I am convinced that Canadians are ready for:
…a tax system that makes it easier to create jobs, not more difficult;
…a tax system that encourages innovation instead of stifling it;
…a tax system that discourages pollution instead of rewarding it.
It’s what I believe.
And since then, Dion has not hesitated to advance his bold plan. Why, just this morning, he was meeting with the rising musical generation of Sherbrooke. You scoff, but some of the Greater Sherbrooke Glee Club’s recent work on carbon sequestration has really been pushing the envelope.
Every day he doesn’t define his plan, the Tories will work hard to define it for him. But that is not the only danger or even the worst. The other risk is that if the leader of the Liberal Party of Canada can’t be arsed to pay attention to his own policy for saving the freaking planet, then nobody in Canada will get excited about it for him.
If I had a plan for a fundamental change in Canadian politics, I’d announce it. In the absence of a plan, I wouldn’t give a speech about how I had a plan. And if I had announced a plan was on the way, I would make a rather extravagant show of making sure I was getting the policy right.
How? By staying away from Sherbrooke’s music salons for just a few days while I met with the smartest minds in my party to nail this sucker down. Or by delegating to the kind of Liberals who have the firepower to cement a major cultural change in the party and, after that, in the nation. Perhaps Dion could have tasked Frank McKenna, John Manley and Chaviva Hosek to put the finishing touches on the plan. Perhaps he could have persuaded Carole Taylor to leave B.C. politics a little early for the greater good of nationalizing the carbon-tax policy she introduced there.
My point is that if you’re going to lead a revolution, you should look like you’re leading a revolution.

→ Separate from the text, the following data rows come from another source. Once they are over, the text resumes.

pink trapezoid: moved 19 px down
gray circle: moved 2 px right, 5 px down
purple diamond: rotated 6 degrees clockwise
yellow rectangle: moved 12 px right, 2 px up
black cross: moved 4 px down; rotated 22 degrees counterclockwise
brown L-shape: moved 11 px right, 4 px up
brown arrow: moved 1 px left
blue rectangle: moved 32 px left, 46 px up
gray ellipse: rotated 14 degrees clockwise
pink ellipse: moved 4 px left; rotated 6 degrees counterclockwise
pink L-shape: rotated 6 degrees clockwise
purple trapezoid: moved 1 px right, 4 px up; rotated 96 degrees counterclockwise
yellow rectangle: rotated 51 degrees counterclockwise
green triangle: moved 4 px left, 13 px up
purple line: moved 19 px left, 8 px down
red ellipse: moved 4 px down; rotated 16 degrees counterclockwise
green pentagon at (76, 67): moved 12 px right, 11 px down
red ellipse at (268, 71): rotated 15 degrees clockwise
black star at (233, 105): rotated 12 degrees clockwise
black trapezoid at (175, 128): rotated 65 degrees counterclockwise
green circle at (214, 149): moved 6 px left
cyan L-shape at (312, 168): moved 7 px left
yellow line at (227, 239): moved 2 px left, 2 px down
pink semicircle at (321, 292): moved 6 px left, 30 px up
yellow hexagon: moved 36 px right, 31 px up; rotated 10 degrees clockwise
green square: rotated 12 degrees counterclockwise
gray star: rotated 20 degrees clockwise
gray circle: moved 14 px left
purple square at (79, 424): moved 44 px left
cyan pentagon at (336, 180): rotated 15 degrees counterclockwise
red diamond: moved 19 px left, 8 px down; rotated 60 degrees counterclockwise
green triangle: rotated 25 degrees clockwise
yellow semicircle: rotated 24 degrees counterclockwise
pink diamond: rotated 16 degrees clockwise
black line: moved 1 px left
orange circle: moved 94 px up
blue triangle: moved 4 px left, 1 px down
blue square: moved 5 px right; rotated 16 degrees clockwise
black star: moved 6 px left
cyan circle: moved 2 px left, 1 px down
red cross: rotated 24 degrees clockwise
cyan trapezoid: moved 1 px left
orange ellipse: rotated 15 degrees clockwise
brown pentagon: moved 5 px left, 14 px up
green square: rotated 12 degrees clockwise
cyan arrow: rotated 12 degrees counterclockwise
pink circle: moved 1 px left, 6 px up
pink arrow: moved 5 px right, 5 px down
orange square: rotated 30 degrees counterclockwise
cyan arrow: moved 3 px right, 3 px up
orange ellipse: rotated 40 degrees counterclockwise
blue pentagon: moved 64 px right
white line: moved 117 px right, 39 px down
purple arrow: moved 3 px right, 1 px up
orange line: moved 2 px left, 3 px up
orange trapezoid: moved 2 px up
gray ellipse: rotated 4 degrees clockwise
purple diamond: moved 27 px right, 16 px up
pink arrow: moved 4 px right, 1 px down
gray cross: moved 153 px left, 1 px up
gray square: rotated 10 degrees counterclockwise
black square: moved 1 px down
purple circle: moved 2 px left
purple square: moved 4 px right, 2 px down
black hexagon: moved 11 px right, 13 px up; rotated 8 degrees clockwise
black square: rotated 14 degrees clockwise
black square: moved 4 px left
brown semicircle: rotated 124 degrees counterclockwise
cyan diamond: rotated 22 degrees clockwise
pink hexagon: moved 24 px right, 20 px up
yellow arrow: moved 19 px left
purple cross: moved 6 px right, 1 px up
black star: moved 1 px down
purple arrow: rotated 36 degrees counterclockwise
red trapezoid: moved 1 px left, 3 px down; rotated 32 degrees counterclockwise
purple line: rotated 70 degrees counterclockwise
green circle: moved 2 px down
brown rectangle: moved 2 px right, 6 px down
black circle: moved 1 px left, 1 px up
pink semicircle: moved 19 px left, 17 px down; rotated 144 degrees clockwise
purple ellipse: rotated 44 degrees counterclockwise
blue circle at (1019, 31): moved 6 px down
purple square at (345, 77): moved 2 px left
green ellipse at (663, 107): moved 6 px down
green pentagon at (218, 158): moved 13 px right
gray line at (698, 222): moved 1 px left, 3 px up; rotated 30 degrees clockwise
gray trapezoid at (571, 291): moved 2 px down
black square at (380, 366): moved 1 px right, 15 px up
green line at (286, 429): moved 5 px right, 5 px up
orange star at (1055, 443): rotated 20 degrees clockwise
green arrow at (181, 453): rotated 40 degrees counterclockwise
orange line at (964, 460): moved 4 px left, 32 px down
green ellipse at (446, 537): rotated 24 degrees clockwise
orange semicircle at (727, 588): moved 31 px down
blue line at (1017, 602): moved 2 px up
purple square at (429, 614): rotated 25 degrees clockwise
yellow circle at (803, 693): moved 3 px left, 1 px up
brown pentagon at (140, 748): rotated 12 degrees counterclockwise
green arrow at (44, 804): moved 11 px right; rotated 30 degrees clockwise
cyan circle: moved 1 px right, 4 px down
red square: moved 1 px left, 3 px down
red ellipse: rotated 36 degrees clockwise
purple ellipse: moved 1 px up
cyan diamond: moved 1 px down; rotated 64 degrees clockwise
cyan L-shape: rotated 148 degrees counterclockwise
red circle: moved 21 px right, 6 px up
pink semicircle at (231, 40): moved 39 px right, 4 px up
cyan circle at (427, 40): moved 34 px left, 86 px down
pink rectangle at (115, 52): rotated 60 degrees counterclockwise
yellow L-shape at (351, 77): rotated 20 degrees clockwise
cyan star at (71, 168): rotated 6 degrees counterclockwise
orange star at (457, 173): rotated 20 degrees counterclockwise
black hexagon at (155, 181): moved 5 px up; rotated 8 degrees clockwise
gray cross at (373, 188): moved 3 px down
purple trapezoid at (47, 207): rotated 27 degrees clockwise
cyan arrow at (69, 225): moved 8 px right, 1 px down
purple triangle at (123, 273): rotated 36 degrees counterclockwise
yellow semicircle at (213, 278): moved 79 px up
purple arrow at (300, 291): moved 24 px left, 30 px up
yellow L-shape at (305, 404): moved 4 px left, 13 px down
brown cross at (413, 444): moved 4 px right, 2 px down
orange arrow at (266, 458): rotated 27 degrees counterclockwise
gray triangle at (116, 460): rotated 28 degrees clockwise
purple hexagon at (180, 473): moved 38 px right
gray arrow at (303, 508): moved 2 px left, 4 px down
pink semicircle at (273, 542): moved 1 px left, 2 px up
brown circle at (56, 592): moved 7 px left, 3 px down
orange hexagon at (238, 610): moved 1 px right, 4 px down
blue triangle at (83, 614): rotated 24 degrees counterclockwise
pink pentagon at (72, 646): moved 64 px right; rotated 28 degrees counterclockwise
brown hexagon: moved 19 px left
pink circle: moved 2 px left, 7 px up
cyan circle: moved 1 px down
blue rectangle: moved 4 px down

If the usual dribbling-along of the party’s internal policy-generation process has failed to cough up a presentable tax-shifting policy until now, it probably isn’t going to be up to the task “in the coming weeks and months.” And if the Liberals have trouble getting ordinary Canadians to pay them much attention, it may be because their leader isn’t acting like they should pay attention.
I have been thinking all morning of a speech Jack Layton gave to an NDP national convention in Quebec City in 2006.
At this convention, we have begun a campaign to persuade the people of Canada to elect an NDP-led government.
In the months to come, I am going to ask the people of Canada to hire me as their next prime minister.
In the months to come, we are going to ask Canadians to put a team of New Democrat MPs into office to make life better for today’s families.
In the months to come, we are going to ask Canadians to elect the New Democratic Party to lead the next government of Canada.
Remember that speech? No, because after sounding the trumpets of revolution, Layton didn’t do a single thing to transform the NDP into the kind of party that could realistically compete for four times as many seats as it had ever won. How odd and dispiriting that Stéphane Dion would use that as the model for his own strategy.